Burial was in Ralls Cemetery under direction of Carter Funeral Home.

Spikes, the last known living cowboy of the I.O.A. Ranch, died in Crosbyton Hospital after a brief illness. He was born at Spikes Prairie, Kaufman County. In 1890 he and his parents moved to Crosby County by ox-drawn wagon and the trip took them three months.

Spikes worked on the I.O.A. Ranch in Lubbock County. The north boundary of the ranch is now 19th Street in Lubbock.

Survivors include his wife, Mrs. Nellie Witt Spikes; a son, Dr. L.W. Spikes, Ralls; two daughters, Mrs. Wilda Laminack, Ralls; Mrs. Wilma Wheeler, Floydada; seven grandchildren and three great grandchildren.

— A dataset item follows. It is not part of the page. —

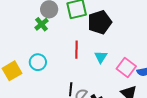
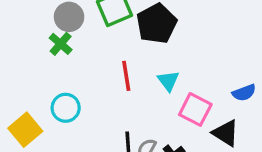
pink square: (126, 67) -> (195, 109), moved

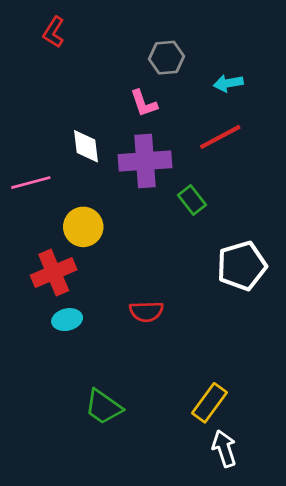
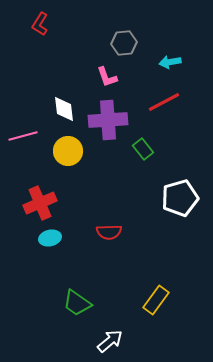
yellow circle: (83, 227) -> (68, 151), moved
white arrow: (224, 449) -> (110, 341), moved, turned 68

Crosbyton Review, April 2, 1964
Record provided by Crosby County Pioneer Memorial Museum
transcribed by Linda Fox Hughes

Mrs. J.J. (Nellie) Spikes - pioneer, historian, and journalist - is dead at the age of 89. The well known Ralls woman succumbed at 1 p.m. Tuesday in Crosbyton Hospital following a brief illness.

Memorial rites are planned for 10 a.m. today (Thursday) in the Ralls First Baptist Church. Officiating will be the Rev. Dick Richards, pastor, and the Rev. C.O. Halle, pastor of the Cone Baptist Church.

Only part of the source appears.